In-universe information
- Species: Muppet rat
- Gender: Male
- Nationality: American

= Rizzo the Rat =

Muppet character

Rizzo the Rat is a Muppet character from the sketch comedy television series The Muppet Show, created and originally performed by Steve Whitmire until 2016.

He is a fictional rat who appeared on The Muppet Show and numerous films, with a starring role in the 1992 film The Muppet Christmas Carol.

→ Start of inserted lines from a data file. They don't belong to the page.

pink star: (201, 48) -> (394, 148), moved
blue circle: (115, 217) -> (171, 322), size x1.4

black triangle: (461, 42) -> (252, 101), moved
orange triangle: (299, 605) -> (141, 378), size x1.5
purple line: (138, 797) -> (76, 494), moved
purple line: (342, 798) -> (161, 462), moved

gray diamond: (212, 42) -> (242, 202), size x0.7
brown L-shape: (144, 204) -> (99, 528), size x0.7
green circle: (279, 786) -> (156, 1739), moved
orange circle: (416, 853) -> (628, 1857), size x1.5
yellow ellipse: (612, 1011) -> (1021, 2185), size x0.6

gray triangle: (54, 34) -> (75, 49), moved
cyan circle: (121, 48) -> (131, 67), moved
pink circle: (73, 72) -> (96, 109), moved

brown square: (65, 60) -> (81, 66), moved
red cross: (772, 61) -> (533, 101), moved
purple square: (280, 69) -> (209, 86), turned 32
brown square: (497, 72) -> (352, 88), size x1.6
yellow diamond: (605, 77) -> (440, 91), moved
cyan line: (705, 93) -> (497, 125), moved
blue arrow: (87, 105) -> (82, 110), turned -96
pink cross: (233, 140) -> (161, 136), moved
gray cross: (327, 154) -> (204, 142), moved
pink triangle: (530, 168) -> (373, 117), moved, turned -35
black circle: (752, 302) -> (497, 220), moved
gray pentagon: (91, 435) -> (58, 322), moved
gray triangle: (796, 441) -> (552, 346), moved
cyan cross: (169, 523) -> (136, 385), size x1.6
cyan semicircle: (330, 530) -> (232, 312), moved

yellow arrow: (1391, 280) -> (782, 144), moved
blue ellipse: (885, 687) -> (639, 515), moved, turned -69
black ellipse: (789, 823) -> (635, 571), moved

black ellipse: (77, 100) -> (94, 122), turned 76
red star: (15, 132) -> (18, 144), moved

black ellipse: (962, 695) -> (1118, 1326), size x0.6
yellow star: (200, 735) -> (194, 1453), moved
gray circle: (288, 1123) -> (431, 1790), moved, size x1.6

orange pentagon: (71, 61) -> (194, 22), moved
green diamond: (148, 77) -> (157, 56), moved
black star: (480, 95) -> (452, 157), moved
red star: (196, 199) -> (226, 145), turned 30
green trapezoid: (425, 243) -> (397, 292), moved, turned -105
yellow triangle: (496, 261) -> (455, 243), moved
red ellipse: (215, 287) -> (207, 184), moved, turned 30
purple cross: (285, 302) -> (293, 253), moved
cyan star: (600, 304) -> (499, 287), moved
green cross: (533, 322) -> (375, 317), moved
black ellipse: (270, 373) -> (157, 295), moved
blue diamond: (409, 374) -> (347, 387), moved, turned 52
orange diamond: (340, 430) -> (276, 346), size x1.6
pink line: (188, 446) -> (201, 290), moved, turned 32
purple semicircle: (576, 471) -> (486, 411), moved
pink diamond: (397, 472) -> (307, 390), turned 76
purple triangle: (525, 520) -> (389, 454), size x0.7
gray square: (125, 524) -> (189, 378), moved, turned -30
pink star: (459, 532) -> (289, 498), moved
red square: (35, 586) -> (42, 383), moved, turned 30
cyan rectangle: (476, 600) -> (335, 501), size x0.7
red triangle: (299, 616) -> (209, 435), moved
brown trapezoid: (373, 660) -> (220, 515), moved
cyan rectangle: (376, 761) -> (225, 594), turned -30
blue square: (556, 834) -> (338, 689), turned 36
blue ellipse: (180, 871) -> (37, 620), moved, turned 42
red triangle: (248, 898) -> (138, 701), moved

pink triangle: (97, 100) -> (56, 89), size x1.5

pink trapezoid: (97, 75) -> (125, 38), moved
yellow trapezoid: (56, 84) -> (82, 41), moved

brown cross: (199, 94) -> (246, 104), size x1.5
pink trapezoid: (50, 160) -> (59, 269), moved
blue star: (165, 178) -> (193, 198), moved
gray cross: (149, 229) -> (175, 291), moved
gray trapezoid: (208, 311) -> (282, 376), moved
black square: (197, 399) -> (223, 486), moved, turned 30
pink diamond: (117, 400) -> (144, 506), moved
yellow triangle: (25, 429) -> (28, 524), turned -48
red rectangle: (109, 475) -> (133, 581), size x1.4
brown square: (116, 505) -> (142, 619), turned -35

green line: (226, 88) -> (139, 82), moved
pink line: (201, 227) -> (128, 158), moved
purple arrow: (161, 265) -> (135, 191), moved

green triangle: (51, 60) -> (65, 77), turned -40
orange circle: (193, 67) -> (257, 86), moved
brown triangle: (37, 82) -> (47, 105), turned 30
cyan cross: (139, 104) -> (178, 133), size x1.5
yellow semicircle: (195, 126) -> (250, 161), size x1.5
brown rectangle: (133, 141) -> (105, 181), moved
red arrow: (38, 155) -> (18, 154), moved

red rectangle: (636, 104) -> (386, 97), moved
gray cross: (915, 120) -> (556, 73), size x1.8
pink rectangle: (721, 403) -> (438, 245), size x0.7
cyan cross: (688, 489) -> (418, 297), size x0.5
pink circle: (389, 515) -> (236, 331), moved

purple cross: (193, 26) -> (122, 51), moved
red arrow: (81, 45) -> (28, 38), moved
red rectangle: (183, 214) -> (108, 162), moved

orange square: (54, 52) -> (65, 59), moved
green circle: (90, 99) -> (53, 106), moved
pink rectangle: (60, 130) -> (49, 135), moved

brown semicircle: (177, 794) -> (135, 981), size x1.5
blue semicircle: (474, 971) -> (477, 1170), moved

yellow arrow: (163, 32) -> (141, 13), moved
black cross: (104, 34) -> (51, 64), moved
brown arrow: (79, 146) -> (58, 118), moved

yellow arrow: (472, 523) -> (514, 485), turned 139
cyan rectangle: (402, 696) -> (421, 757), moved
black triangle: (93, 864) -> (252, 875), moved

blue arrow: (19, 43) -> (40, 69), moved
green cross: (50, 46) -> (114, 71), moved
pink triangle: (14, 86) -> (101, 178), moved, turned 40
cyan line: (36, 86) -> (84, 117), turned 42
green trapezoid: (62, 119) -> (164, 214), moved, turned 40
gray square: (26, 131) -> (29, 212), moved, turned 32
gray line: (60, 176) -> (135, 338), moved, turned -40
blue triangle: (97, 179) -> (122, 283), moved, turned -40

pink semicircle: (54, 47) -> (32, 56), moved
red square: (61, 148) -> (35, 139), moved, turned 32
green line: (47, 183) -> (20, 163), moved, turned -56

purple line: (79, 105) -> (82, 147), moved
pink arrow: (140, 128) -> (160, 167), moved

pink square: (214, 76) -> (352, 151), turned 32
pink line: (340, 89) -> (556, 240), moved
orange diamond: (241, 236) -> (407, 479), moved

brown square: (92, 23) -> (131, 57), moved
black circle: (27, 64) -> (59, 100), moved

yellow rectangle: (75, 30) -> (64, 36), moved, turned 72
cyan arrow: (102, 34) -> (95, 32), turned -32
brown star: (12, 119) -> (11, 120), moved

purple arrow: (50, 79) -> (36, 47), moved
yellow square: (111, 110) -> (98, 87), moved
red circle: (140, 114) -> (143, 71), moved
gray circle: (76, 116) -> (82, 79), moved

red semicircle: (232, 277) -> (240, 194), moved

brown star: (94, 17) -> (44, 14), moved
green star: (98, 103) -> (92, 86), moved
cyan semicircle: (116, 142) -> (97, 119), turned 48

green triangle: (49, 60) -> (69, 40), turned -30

The character is particularly associated with Gonzo the Great, with the two sharing a double act since 1992. Whitmire based the character on Ratso Rizzo in Midnight Cowboy.

==Character==
Rizzo is a streetwise and sarcastic rat with a New Jersey accent. He is a self-proclaimed acrophobe. His humor can be risqué, as in the TV series The Muppets
where he was given the line, "Is ABC going to be OK with 'Mother Teresa on a stick'?" To avoid potential difficulty with real-life censors, alternative lines were filmed.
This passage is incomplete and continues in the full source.